The projected 16.1 per cent will be the highest in the country since October 2021 when it was 16.63 per cent.
Recent figures from the National Bureau of Statistics showed that Nigeria’s Consumer Price Index rose to 15.92 per cent in March.
This new rate is the highest the country has recorded since October 2021, when the inflation rate hit 15.99 per cent.
The rise in the inflation rate in March shows that Nigeria is not left out in the global inflation surge.
However, the IMF added that the inflation rate would drop to 13.1 per cent by 2023.
In its World Economic Outlook report, the IMF warned about the effects of inflation.
The report read in part, “In sub-Saharan Africa, food prices are also the most important channel of transmission, although in slightly different ways. Wheat is a less important part of the diet, but food, in general, is a larger share of consumption.
“Higher food prices will hurt consumers’ purchasing power, particularly among low-income households, and weigh on domestic demand. Social and political turmoil, most notably in West Africa, also weighs on the outlook.”
Recently, the World Bank said COVID-19 pandemic-induced inflation pushed about 23 million Nigerians into a food crisis in 2021, especially in regions battling conflicts.
The Washington-based bank said this in its latest Commodity Markets Outlook report in reference to the Global Report on Food Crises.
According to the bank, rising food prices have heightened food insecurity in emerging markets and developing economies, especially due to food import dependence on Ukraine and Russia.
It further stated that before the war in Ukraine, the pandemic had triggered food insecurity across the world.

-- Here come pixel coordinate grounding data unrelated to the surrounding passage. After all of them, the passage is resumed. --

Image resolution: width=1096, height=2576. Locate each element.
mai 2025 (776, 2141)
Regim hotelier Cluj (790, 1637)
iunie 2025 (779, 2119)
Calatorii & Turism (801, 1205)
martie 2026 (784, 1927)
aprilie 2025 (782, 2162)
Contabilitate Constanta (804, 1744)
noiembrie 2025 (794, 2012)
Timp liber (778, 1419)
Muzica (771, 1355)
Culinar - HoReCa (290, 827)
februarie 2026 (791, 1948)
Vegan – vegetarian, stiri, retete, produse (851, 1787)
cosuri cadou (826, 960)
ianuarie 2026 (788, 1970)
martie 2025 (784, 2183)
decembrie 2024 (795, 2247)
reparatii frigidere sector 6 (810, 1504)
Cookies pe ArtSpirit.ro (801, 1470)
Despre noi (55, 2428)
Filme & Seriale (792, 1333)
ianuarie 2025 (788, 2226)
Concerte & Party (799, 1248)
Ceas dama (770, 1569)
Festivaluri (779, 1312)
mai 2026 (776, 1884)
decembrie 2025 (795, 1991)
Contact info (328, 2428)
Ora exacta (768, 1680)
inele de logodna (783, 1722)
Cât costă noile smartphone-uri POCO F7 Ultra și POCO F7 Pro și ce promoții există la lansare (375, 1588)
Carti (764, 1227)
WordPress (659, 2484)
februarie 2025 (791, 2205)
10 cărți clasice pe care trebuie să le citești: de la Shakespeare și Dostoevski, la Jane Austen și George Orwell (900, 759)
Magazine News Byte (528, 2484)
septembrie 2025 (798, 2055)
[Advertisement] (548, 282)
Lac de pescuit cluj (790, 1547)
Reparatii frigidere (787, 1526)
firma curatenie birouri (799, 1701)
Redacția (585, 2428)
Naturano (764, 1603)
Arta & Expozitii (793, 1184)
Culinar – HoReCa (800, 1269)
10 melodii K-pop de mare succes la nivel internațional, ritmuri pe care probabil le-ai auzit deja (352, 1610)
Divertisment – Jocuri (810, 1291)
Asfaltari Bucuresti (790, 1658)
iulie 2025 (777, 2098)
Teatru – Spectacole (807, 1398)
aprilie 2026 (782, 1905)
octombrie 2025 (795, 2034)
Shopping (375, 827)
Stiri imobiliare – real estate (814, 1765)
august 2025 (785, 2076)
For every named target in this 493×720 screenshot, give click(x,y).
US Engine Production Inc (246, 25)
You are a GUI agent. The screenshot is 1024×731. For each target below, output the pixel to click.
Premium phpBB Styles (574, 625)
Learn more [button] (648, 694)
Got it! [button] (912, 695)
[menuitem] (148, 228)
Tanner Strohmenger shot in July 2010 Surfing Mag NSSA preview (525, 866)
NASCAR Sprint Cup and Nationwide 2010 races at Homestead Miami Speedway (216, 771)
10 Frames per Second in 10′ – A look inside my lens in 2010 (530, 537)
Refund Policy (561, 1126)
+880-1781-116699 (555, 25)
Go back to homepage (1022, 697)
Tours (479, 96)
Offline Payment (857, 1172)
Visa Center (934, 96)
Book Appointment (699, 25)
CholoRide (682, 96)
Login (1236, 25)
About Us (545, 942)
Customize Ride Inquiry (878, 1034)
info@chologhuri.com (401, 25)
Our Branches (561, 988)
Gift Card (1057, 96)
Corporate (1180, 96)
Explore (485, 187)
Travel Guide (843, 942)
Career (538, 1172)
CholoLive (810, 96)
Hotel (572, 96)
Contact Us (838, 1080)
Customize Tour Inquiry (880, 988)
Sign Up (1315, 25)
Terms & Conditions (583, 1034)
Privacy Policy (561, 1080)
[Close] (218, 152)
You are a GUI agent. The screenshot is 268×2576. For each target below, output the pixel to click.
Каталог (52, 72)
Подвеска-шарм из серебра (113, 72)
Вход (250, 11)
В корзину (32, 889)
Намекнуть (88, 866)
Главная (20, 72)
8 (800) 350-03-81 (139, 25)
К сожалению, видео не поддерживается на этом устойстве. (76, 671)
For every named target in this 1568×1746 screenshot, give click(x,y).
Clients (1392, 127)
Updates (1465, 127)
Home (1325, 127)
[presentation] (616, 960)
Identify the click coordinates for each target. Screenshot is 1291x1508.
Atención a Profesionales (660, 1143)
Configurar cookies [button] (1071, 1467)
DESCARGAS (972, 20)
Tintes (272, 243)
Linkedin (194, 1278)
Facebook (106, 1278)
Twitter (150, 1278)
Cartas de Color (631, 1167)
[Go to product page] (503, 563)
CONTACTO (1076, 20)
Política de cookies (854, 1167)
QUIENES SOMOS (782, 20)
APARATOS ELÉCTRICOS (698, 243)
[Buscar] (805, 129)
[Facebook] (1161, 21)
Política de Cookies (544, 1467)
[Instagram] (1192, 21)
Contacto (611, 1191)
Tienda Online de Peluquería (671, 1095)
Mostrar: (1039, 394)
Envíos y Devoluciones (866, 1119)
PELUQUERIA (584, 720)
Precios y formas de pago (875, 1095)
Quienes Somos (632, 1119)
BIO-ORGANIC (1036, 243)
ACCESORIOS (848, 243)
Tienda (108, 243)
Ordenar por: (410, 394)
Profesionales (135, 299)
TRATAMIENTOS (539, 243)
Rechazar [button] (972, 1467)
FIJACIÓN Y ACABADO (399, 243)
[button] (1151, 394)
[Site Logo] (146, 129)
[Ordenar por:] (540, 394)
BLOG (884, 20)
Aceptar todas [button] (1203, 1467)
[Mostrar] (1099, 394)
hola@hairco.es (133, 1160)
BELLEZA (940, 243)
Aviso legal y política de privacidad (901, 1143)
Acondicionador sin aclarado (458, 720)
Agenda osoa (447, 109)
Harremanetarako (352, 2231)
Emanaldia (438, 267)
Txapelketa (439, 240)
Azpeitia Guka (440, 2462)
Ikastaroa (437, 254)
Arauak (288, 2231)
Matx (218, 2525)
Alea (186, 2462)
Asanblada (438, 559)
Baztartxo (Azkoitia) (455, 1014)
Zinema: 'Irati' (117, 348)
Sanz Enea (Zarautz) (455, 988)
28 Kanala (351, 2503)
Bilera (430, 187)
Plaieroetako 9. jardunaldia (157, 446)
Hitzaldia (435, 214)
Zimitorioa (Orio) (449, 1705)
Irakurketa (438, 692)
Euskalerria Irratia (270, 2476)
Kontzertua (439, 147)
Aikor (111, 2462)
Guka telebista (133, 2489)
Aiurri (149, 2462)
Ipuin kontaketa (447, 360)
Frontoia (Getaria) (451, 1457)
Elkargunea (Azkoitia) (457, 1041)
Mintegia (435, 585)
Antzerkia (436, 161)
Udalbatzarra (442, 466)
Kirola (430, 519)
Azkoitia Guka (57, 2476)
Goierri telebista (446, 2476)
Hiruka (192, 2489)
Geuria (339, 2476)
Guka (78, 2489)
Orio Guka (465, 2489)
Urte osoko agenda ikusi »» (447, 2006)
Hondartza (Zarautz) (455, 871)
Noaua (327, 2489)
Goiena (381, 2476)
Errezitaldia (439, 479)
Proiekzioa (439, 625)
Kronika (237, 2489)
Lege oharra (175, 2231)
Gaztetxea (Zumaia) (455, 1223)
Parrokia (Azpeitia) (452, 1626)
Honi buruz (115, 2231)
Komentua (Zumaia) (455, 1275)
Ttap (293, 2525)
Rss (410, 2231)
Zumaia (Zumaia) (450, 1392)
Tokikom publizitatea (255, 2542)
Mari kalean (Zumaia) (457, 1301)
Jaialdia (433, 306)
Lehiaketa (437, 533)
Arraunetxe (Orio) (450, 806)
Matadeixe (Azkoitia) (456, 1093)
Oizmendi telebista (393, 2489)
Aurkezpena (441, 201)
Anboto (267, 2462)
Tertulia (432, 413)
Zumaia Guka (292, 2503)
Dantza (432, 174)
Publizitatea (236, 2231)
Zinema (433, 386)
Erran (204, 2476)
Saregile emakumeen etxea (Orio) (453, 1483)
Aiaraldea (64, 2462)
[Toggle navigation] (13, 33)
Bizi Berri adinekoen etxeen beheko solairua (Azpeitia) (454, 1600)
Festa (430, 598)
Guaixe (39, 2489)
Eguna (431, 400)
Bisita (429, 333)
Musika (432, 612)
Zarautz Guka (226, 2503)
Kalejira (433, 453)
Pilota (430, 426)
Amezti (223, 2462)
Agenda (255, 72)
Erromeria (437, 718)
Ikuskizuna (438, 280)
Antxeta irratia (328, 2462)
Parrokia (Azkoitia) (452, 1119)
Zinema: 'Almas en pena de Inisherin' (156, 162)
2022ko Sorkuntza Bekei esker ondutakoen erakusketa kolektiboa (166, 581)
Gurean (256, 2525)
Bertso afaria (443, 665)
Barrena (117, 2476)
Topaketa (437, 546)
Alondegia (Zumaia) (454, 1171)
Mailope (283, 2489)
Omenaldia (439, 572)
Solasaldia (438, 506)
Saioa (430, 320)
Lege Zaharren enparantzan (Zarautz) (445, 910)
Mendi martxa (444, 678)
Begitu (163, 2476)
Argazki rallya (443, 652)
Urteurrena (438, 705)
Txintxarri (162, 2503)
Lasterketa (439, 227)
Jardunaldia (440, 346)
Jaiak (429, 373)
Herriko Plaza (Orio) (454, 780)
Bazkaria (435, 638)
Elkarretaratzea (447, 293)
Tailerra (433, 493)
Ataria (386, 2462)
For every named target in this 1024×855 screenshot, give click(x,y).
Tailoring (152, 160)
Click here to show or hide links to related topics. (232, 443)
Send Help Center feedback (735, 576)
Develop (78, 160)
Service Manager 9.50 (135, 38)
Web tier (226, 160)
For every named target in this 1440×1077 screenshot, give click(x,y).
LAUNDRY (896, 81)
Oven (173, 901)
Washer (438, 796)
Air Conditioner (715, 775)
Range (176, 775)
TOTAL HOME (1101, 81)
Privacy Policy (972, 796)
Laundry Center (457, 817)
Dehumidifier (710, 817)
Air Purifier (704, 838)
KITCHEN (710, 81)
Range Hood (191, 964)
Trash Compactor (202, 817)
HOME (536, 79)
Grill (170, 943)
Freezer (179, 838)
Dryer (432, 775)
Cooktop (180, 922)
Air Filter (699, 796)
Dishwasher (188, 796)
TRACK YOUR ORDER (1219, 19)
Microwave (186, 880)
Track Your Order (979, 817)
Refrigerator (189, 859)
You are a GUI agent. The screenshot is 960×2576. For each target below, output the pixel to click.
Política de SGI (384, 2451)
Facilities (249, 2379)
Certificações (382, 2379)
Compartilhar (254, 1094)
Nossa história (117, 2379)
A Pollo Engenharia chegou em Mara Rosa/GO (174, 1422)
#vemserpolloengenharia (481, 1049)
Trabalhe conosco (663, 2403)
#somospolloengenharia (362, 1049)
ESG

It added that the war-driven disruptions in the food trade, higher food price inflation, and higher costs of administering food assistance efforts are likely to make more people food insecure.
Aside from the pandemic and the ongoing war in Ukraine, the World Bank in a different report had said that import restrictions and non-flexible exchange rate management of the Central Bank of Nigeria were the major driving forces for food inflation in Nigeria.
The report had read in part, “Rising food prices are the underlying factor behind the surge of headline inflation in Nigeria. Food prices have increased due to import restrictions and a nonflexible exchange rate management.
“The current regime is keeping the official exchange rate of the naira artificially strong while the naira has weakened significantly on the parallel market. Additionally, the central bank has restricted importers’ access to foreign currency for 45 products and has reduced the supply to other importers.”